For starters, impact investing--which is about making a positive social or environmental difference while earning a profit--takes patience. "If you want a quick return on your money, go to Las Vegas and gamble," said Robert Fenwick-Smith, founder and managing director of Aravaipa Ventures.
Fenwick-Smith spoke at the inaugural Social Impact Fund Showcase, where five innovative Colorado-based funds gave their best elevator pitches to 22 accredited investors. The event, which took place earlier this month, was co-hosted by The Impact Angel Group and HUB Boulder.
Perceived Risks And Misimpressions
Fenwick-Smith told the audience that potential investors in his fund often have a number of inaccurate impressions such as that impact investing necessarily provides lower returns, that all green technologies are high risk and capital intensive, and that Colorado is "too small to matter." Fenwick-Smith's fund has raised $8.75 million to date and is targeting $20 million. The minimum investment is $100,000.
The fund focuses exclusively on Colorado early-stage efficiency technology companies, which Fenwick-Smith said should provide higher returns--with lower risk and less capital--than many other types of green businesses.
One of the fund's portfolio companies was selected to provide the information technology backbone for the Bill & Melinda Gates Foundation. The company has a new way of collecting and analyzing data that will enable the foundation to keep better track of its many undertakings. "Within a year, they will be using the system to manage all their projects. The impact on development around the world will be substantial," said Fenwick-Smith.

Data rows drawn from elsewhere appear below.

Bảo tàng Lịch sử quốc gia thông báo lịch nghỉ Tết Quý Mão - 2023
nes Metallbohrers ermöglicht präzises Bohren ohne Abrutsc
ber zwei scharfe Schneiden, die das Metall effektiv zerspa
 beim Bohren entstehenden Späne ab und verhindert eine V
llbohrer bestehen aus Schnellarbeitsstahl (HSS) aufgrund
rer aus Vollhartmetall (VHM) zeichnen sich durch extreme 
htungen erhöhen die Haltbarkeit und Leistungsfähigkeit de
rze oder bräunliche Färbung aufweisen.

Lack of investment opportunities is definitely not a factor for Greenlite Labs. The firm is raising a seed capital fund to establish a TechStars-affiliated accelerator for "cleanweb" startups whose business models leverage digital technologies to increase the adoption or efficiency of clean technologies.

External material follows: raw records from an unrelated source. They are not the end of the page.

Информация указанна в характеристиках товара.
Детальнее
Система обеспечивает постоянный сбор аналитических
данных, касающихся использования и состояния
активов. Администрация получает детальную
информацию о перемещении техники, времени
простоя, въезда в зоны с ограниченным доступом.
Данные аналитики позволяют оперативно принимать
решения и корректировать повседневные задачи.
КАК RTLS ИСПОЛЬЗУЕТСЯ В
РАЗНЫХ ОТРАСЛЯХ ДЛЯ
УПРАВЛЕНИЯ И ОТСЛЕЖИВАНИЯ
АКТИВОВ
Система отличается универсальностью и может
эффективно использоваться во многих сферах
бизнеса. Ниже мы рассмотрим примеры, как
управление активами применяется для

Managing director Duer Reeves told the audience that the accelerator will select eight to 10 promising ventures and put them through a 13-week boot camp to prepare for the rigors of pitching to sophisticated investors who can provide additional capital for the next phase of growth. Reeves said the minimum investment is $25,000, but $50,000 to $75,000 is more typical.
According to Reeves, a main concern of potential investors in his fund is "selection risk"--that is, investors fear that it will be difficult for Greenlite Labs to find great early-stage companies to invest in. He thinks the concern is overblown. "Consumers adopting sustainable lifestyles and primary investment in cleantech are creating myriad opportunities for entrepreneurs in the cleanweb space," he said.

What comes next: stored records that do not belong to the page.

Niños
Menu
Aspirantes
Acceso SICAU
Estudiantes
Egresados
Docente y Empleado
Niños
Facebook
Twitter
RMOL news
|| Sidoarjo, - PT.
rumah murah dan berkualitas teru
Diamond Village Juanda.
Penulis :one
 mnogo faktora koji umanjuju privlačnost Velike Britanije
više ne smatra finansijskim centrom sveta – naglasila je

And it's not just private funds like Greenlite Labs and Aravaipa Ventures that have issues with enticing potential investors. Public impact funds appear to face the same headwinds when it comes to attracting capital.
Garvin Jabusch, who serves as chief investment officer at Green Alpha Advisors, managers of the Green Alpha Next Economy Index fund (GANEX), told the audience that investors in his fund's "innovative solutions" companies want to know: "Is this is a legitimate investment strategy or merely tree-huggery?"
Jabusch said his firm seeks out green and cleantech companies in every sector and every industry that offer the most cutting-edge solutions to society's biggest problems, such as global warming, population growth and resource constraints. "Innovation is where wealth and value are always created in this world and always have been, ever since we went from the water wheel to the steam engine," he said.
Problem Solving and Partnerships
Despite the misperceptions that impact funds have to battle, there are opportunities. Potential investors at the showcase heard about some cutting edge funds that are trying to address a number of local and global issues.
Jim Ott, formerly an executive in corporate agriculture, is now at the forefront of coordinating farmers, processors, distributors and retailers to promote local agricultural enterprises to keep healthy food affordable and available for consumers. Ott manages the Localization Partners Enterprise Fund, which is trying to shift the amount of local food that is produced and consumed in Colorado from 2% to 25% by 2020 through raising capital for infrastructure, operations and education to support local food and farming businesses. The goal is to raise $5 million by issuing two-year secured notes that will return 3% interest. The investment minimum is $25,000.